Financing in brief top news 3

Pricing on leisure park operator Centre Parks’ £240m debt package backing Blackstone’s buyout of the company has been flexed down and the structure tweaked after a heavy oversubscription, via mandated lead arranger Barclays. Pricing on the A tranche has been cut 12.5bp, while margins on the B and C tranche have been lowered 25bp. Some £20m has been taken off the second lien debt and added equally to the B and C tranches. Post-flex, senior debt comprises a £25m seven-year A loan at 212.5bp, a £57.5m eight-year B loan at 250bp, a £57.5m B loan at 300bp, a £25m seven-year revolving credit facility and a £35m capex facility both at 225bp. There is a nine-and-a-half-year £30m second lien piece at 5%. Leverage on the senior is 3.5x net debt to Ebitda and total leverage is 4.5x net debt to Ebitda. Two tickets were offered: £17.5m paying 75bp and £12.5m at 65bp. Center Parcs opened its first holiday village at Sherwood Forest in July 1987, it now operates four villages in the UK each offering accommodation and a range of sports and leisure activities.

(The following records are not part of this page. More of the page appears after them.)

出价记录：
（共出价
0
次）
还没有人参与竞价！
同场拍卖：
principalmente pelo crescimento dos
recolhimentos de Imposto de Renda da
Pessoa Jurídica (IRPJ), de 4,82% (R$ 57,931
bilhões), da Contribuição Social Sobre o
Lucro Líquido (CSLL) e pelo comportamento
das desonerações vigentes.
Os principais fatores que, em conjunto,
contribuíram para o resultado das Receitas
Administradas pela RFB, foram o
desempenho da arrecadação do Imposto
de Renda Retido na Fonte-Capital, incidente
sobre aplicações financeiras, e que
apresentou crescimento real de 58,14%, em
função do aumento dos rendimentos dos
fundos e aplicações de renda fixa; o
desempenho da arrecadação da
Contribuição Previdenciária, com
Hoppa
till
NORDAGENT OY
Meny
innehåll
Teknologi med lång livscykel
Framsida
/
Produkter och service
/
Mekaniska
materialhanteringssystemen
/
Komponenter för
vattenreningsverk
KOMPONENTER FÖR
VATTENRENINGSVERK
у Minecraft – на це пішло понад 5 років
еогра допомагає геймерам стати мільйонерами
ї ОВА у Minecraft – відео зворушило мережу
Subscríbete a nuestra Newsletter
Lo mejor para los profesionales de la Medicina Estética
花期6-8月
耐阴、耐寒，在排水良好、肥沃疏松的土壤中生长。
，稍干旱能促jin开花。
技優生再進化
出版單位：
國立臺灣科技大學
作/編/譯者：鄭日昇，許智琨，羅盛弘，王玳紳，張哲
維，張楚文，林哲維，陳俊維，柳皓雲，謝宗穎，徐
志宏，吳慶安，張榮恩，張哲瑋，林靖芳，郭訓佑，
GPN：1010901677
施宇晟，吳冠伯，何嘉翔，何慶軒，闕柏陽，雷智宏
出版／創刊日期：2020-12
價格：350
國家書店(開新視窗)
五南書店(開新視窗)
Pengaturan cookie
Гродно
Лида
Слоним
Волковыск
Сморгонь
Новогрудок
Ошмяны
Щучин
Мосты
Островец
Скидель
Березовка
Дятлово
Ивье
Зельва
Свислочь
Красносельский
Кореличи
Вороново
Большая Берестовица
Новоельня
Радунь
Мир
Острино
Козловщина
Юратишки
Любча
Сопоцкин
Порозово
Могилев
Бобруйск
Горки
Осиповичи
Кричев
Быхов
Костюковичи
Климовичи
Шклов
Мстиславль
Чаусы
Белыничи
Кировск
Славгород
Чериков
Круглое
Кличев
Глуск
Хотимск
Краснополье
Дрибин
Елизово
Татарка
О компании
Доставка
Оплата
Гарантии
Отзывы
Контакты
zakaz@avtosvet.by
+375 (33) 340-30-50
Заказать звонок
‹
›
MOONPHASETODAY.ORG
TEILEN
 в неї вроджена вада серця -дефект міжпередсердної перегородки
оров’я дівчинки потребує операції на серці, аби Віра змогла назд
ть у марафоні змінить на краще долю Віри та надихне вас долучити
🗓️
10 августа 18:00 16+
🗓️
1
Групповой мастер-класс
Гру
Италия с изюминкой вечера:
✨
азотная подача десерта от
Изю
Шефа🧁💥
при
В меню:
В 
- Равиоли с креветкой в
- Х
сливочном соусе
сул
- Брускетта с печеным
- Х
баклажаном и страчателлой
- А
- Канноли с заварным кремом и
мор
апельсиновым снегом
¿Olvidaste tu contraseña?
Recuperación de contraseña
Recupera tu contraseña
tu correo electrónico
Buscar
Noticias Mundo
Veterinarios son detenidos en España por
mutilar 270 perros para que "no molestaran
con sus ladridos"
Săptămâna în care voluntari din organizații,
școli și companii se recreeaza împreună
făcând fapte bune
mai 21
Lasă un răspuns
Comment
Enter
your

  • Lenders have accepted the pricing and structural flex to the €3.65bn loan package backing Babcock & Brown’s led buyout of Eircom. Mandated lead arrangers and bookrunners Barclays, Credit Suisse, Deutsche Bank, Dresdner Kleinwort and JPMorgan.

The request sees the €200m second lien tranche increased to €350m at the expense of the FRN, which is now priced. In addition the margin on the second lien is decreased by 50bp to 425bp over Libor, while the margins on the B and C tranches on the €3.3bn senior secured loan are to be cut by 12.5bp and 25bp respectively. With the new structure now in place the leads will allocate the deal over the next week. The changes mean the senior secured tranches are split between a €653m seven-year term loan A paying 200bp over Euribor, a €1.25bn eight-year term loan B at 237.5bp over Libor, a €1.25bn nine-year term loan at 275bp and a €150m revolver. In syndication bank lenders were invited on €75m for 95bp, €50m for 75bp or €25m for 55bp.

  • Tommy Hilfiger has closed syndication of its €1.115bn loan backing its LBO by Apax Partners. Bookrunners are Credit Suisse and Citigroup, with Fortis Bank as mandated lead arranger. The deal closed successfully on every tranche although the bank piece did struggle slightly in the beginning. The loan is structured as a €190m seven-year term loan A at 225bp over Euribor, a €250m eight-year term loan B at 275bp, a €250m nine-year term loan C at 325bp, a €250m seven-year revolver at 225bp, a €75m seven-year restructuring facility at 225bp and a €100m ten-year mezzanine tranche paying 450bp cash and 550bp PIK. Tickets of €50m for a fee of 90bp, €35m for 75bp and €20m for 60bp were offered.